*** Exercise material ***

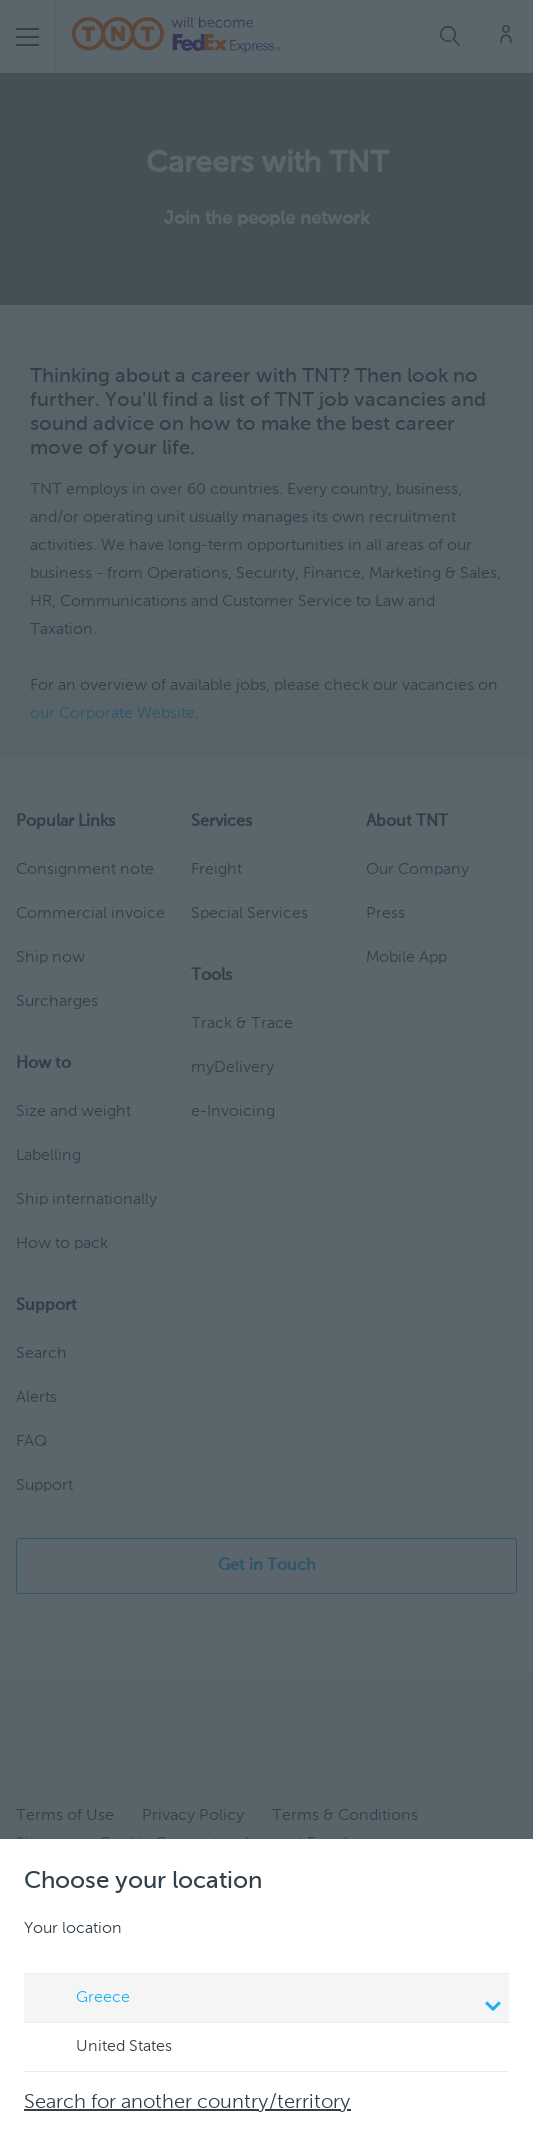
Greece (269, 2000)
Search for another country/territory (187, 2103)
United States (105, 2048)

*** End of Exercise material ***
*** Exercise material ***

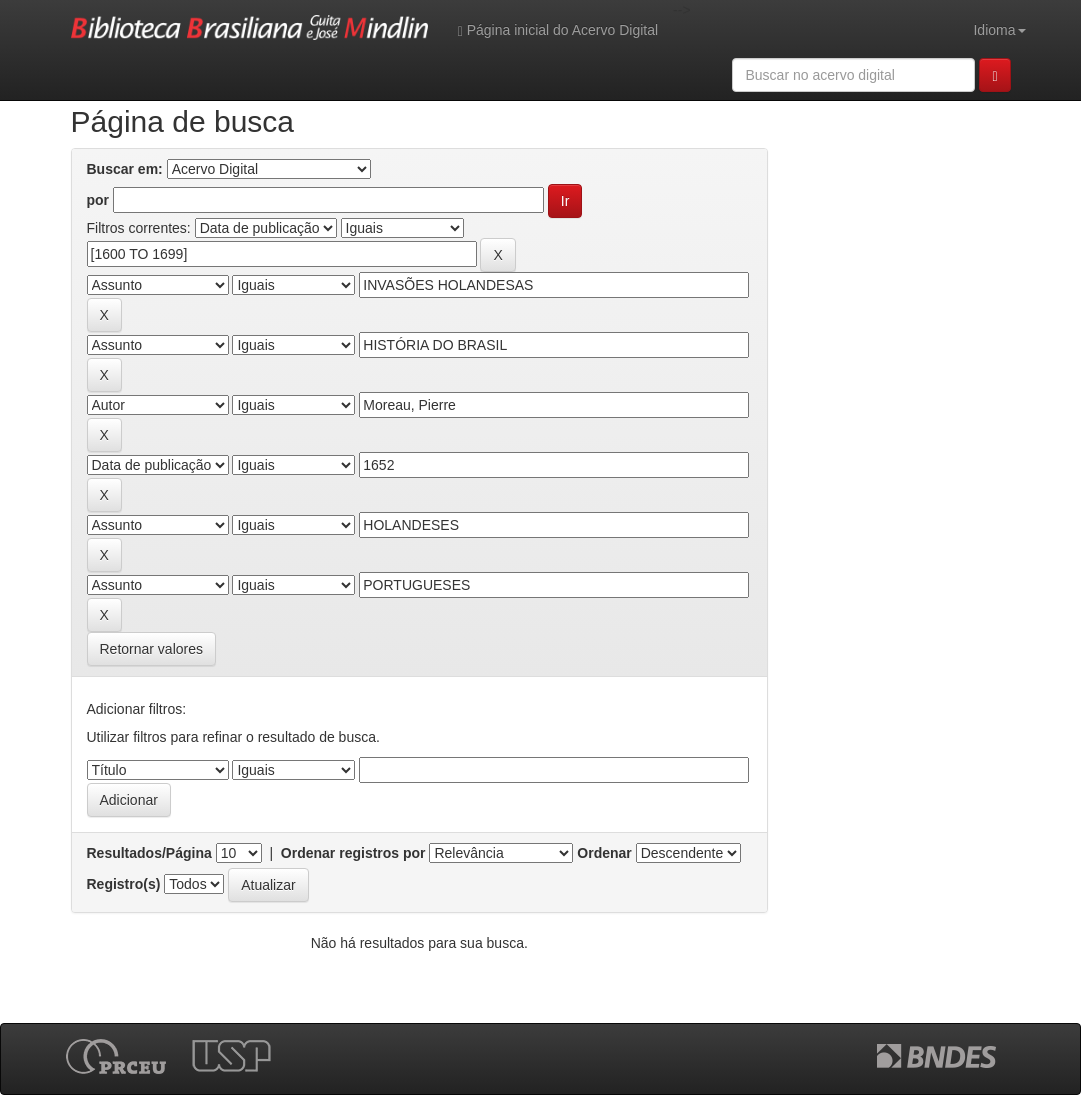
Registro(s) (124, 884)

*** End of Exercise material ***
*** Exercise material ***

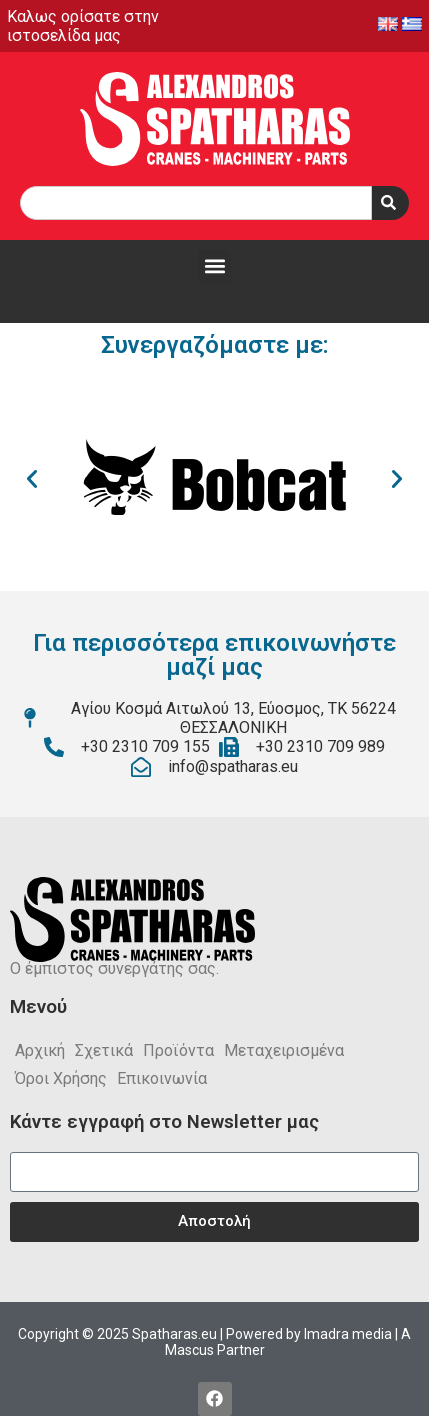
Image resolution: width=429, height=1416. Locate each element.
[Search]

*** End of Exercise material ***

:: Instructions to follow ::
Show every line in the entries where the string "Search" occurs.

:: Answer to this problem ::
Search for another country/territory (187, 2103)
[Search]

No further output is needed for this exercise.